I would agree that the later series often seem samey and don't have the same excitement of the early years. I remember this well and we even went to Blenheim one year. The interesting thing was, even though the Churchills were the "heroes" of the story I remember then as not being particularly nice people.

I think my favorite characters were James Villiers as Charles II and John Standing as Sidney Godolphin. Susan Hampshire and Margaret Tyzack were both in THE FORSYTE SAGA a couple of years earlier, the precursor to Masterpiece Theater in this country.


Jeff M.

Charles Gramlich said...

Where in the world do you find these shows? Never heard of it.

Anonymous said...

Was "Nana" part of those early Masterpiece Theatre presentations? I remember being quite surprised at how explicit it was. That was sometime in the mid-1970s. I used to watch MT religiously until Alistair Cooke retired and then I sort of retired from it. Don't get me started on current offerings like Call the Midwife--totally wrong in tone and spirit.

Deb

Kelly Robinson said...

I didn't know there was a series based on anything by Zola. He's one of my favorites, so I may have to dig it up, even if it is lackluster.

pattinase (abbott) said...

They did THERESE RAQUIN in Season Ten, 1981, I think, and it was terrific. Don't know if it would hold us but at the time....

Yvette said...

An interesting point, Patti and maybe I do understand what you mean. But I kind of don't agree. I always loved the 'feel' of BBC productions so I was usually happy with most of their work.

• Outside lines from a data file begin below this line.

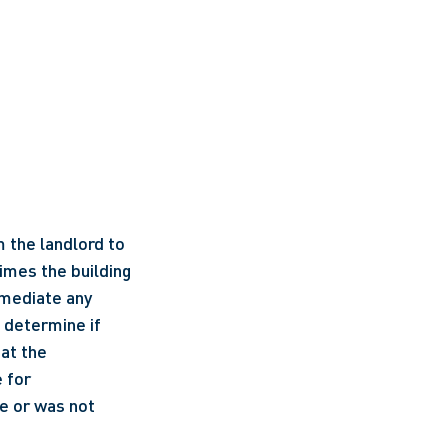
 the landlord to 
mes the building 
mediate any 
determine if 
at the 
 for 
 or was not 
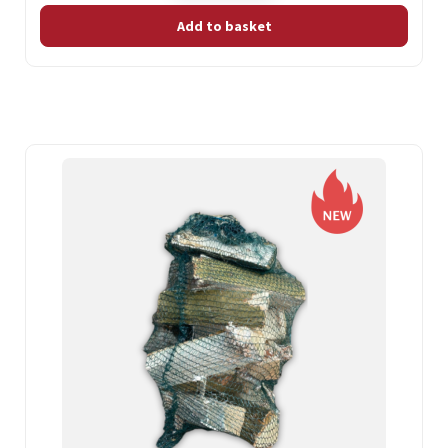
Add to basket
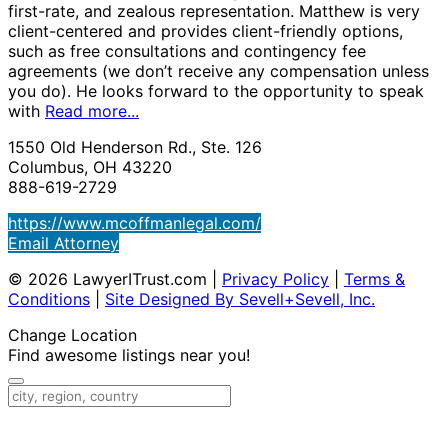
first-rate, and zealous representation. Matthew is very
client-centered and provides client-friendly options,
such as free consultations and contingency fee
agreements (we don’t receive any compensation unless
you do). He looks forward to the opportunity to speak
with
Read more...
1550 Old Henderson Rd., Ste. 126
Columbus, OH 43220
888-619-2729
https://www.mcoffmanlegal.com/
Email Attorney
© 2026 LawyerITrust.com
|
Privacy Policy
|
Terms &
Conditions
|
Site Designed By Sevell+Sevell, Inc.
Change Location
Find awesome listings near you!
Change Location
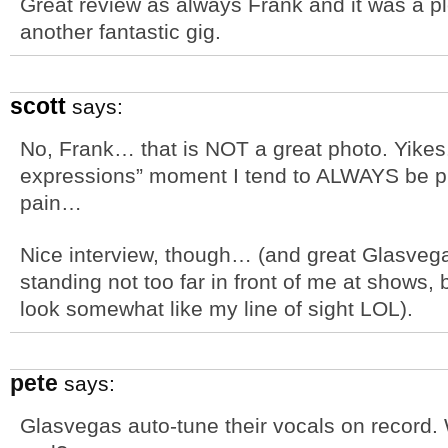
Great review as always Frank and it was a p
another fantastic gig.
scott
says:
No, Frank… that is NOT a great photo. Yikes
expressions” moment I tend to ALWAYS be ph
pain…
Nice interview, though… (and great Glasvega
standing not too far in front of me at shows,
look somewhat like my line of sight LOL).
pete
says:
Glasvegas auto-tune their vocals on record.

I think ELIZABETH R (From the first season) with Glenda Jackson is the benchmark of all Elisaabethan dramas (About the queen.)I've seen anywhere at any time. The updated Cate Blanchett film did not even begin to compare though it was pretty enough.

I loved their version of THE LAST OF THE MOHICANS though production values on it were not as strong as they might have been.

I think BRIDESHEAD REVISITED was the best television show of all time except for maybe THE WEST WING.

Also loved: THE SIX WIVES OF HENRY XIII, HEDDA GABLER (also, if I remember correctly, with Glenda Jackson), VANITY FAIR, UPSTAIRS,DOWNSTAIRS (of course), THE UNPLEASANTNESS AT THE BELONA CLUB, MADAME BOVARY, THERESE RACQUIN, ANNA KARENINA, THE POLITICIAN'S WIFE,I,CLAUDIUS, POLDARK, PERSUASION, PRIDE AND PREJUDICE,...well, you get my drift. I was and am a Masterpiece Theater freak even if lately I haven't kept up with things (except for the occasional MYSTERY) because I no longer have cable.

Anonymous said...

Deb, yes they did do NANA. But no, it was not on Masterpiece Theatre. I think it was a little explicit for that series. It was run in 1968 in Britain but ran here several years later, I believe.

Jeff M.

Todd Mason said...

Yes, and CALL THE MIDWIFE isn't under the MASTERPIECE rubric, either (for that matter, MYSTERY! was its own series for more than two decades...now the MASTERPIECE package is divided rather clumsily into CLASSIC, CONTEMPORARY and MYSTERY, since ExxonMobil apparently wants to pay for one series rather than two (MT and MYSTERY!). No, Patti, the fault often lay in the productions, and the ones chose for this package, as Mobil wasn't interested in supporting anything that would shake anyone up...that was, as a result, left to other PBS series when it occurred on the network at all...consider HOLLYWOOD TELEVISION THEATER and AMERICAN PLAYHOUSE (and such fine, now obscure series as VISIONS). Certainly THE FORSYTE SAGA, the earlier production (as opposed to the remake a decade back that was run on MT) that began in the US on the NET (National Educational Television) network and continued on PBS when the newer network was formed was more compelling than almost anything on MT at the time.

Todd Mason said...

PBS was definitely able to run more explicit material than other US networks, though they, too, had their moments, not least with the likes of ABC's ROOTS, at least till they all started quaking at W's retrograde FCC.